Frequently Asked Questions

Common clinical questions about 8-HOUR BAYER vs SUMATRIPTAN, answered by our medical review team.

1. What is the main difference between 8-HOUR BAYER and SUMATRIPTAN?

8-HOUR BAYER is a NSAID that works by Irreversibly acetylates cyclooxygenase-1 (COX-1) and cyclooxygenase-2 (COX-2), inhibiting prostaglandin and thromboxane A2 synthesis, leading to analgesic, antipyretic, anti-inflammatory, and antiplatelet effects.. SUMATRIPTAN is a 5-HT1 Agonist that works by Selective 5-HT1B/1D receptor agonist; causes vasoconstriction of cranial arteries and inhibits trigeminal nerve transmission.. They differ in pharmacokinetic profiles, FDA-approved indications, and side effect profiles.

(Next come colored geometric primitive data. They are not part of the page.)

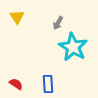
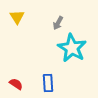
cyan star: moved 1 px left, 1 px down
blue rectangle: moved 1 px up
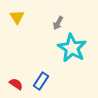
blue rectangle: moved 7 px left, 2 px up; rotated 36 degrees clockwise
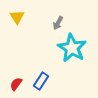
red semicircle: rotated 88 degrees counterclockwise
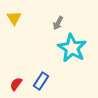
yellow triangle: moved 3 px left, 1 px down
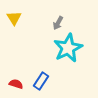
cyan star: moved 4 px left; rotated 16 degrees clockwise
red semicircle: rotated 72 degrees clockwise
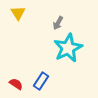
yellow triangle: moved 4 px right, 5 px up
red semicircle: rotated 16 degrees clockwise
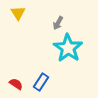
cyan star: rotated 12 degrees counterclockwise
blue rectangle: moved 1 px down
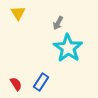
red semicircle: rotated 24 degrees clockwise
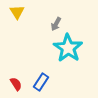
yellow triangle: moved 1 px left, 1 px up
gray arrow: moved 2 px left, 1 px down
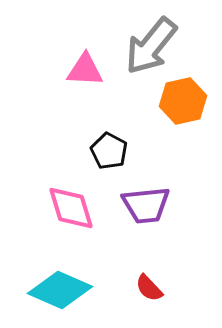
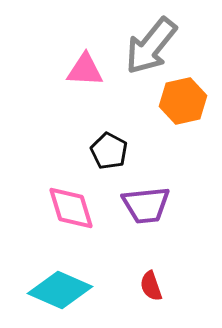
red semicircle: moved 2 px right, 2 px up; rotated 24 degrees clockwise
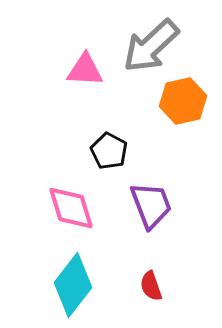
gray arrow: rotated 8 degrees clockwise
purple trapezoid: moved 5 px right; rotated 105 degrees counterclockwise
cyan diamond: moved 13 px right, 5 px up; rotated 76 degrees counterclockwise
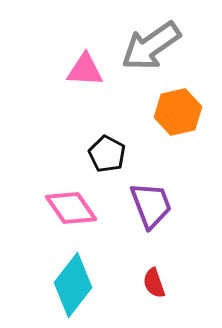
gray arrow: rotated 8 degrees clockwise
orange hexagon: moved 5 px left, 11 px down
black pentagon: moved 2 px left, 3 px down
pink diamond: rotated 18 degrees counterclockwise
red semicircle: moved 3 px right, 3 px up
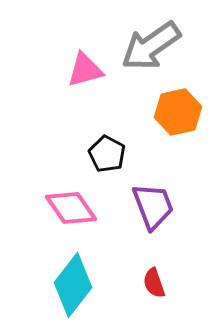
pink triangle: rotated 18 degrees counterclockwise
purple trapezoid: moved 2 px right, 1 px down
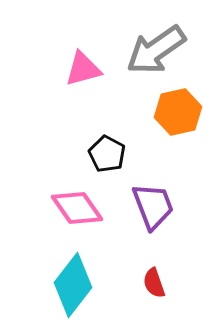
gray arrow: moved 5 px right, 4 px down
pink triangle: moved 2 px left, 1 px up
pink diamond: moved 6 px right
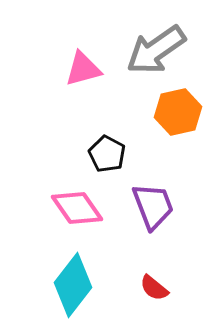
red semicircle: moved 5 px down; rotated 32 degrees counterclockwise
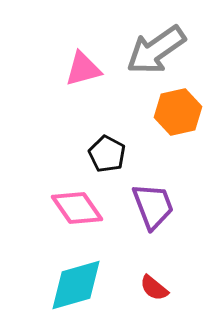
cyan diamond: moved 3 px right; rotated 36 degrees clockwise
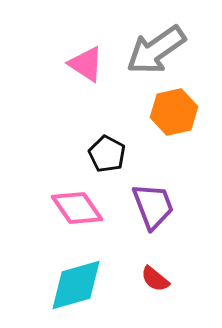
pink triangle: moved 3 px right, 5 px up; rotated 48 degrees clockwise
orange hexagon: moved 4 px left
red semicircle: moved 1 px right, 9 px up
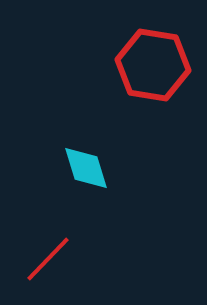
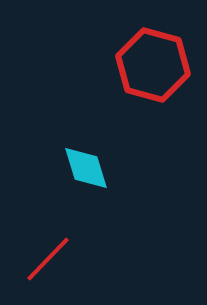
red hexagon: rotated 6 degrees clockwise
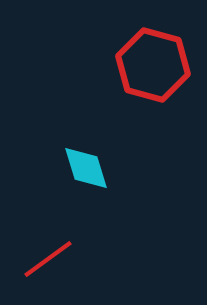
red line: rotated 10 degrees clockwise
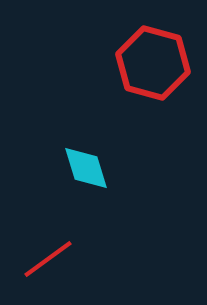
red hexagon: moved 2 px up
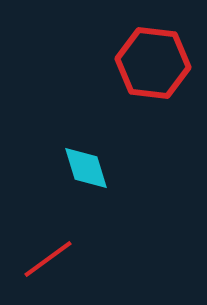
red hexagon: rotated 8 degrees counterclockwise
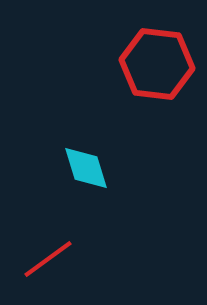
red hexagon: moved 4 px right, 1 px down
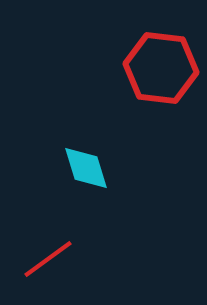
red hexagon: moved 4 px right, 4 px down
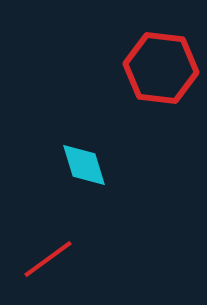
cyan diamond: moved 2 px left, 3 px up
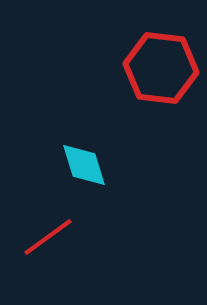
red line: moved 22 px up
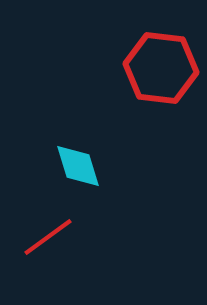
cyan diamond: moved 6 px left, 1 px down
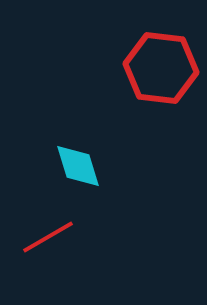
red line: rotated 6 degrees clockwise
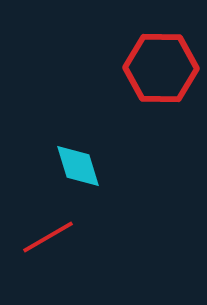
red hexagon: rotated 6 degrees counterclockwise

2. Which is stronger: 8-HOUR BAYER or SUMATRIPTAN?

Potency comparisons between 8-HOUR BAYER and SUMATRIPTAN depend on the specific clinical indication. These are agents from distinct pharmacological classes and are not directly interchangeable by dose. A physician or clinical pharmacist should guide any therapeutic switching decisions.

3. What is the standard dosing for 8-HOUR BAYER vs SUMATRIPTAN?

The standard adult dose of 8-HOUR BAYER is: 325-650 mg every 8 hours for pain/fever; 81-325 mg daily for cardiovascular prophylaxis.. The standard adult dose of SUMATRIPTAN is: Sumatriptan is available as oral tablets (25 mg, 50 mg, 100 mg), subcutaneous injection (6 mg/0.5 m L), and nasal spray (5 mg, 20 mg). For acute migraine: oral: 50-100 mg at onset, may repeat after 2 hours (max 200 mg/day). Subcutaneous: 6 mg at onset, may repeat after 1 hour (max 12 mg/24h). Nasal spray: 20 mg in one nostril at onset, may repeat after 2 hours (max 40 mg/day).. Dosing should always be individualized based on indication, renal and hepatic function, age, and other patient factors.

4. Can you take 8-HOUR BAYER and SUMATRIPTAN together?

No direct drug-drug interaction has been formally documented between 8-HOUR BAYER and SUMATRIPTAN in current clinical databases. However, individual patient risk factors including other medications, organ function, and comorbidities should always be evaluated by a qualified healthcare provider.

5. Are 8-HOUR BAYER and SUMATRIPTAN safe during pregnancy?

The maternal-fetal safety profiles differ. 8-HOUR BAYER is classified as Category C. First trimester: No well-controlled studies. Avoid use unless clearly needed. Second and third trimesters: Aspirin should be avoided due to risk of premature closure of ductus arte. SUMATRIPTAN is classified as Category D/X. FDA Pregnancy Category C. In first trimester, no increased risk of major congenital malformations from available data; however, animal studies show embryo lethality and increased m. Always consult a maternal-fetal medicine specialist before taking either drug during pregnancy or lactation.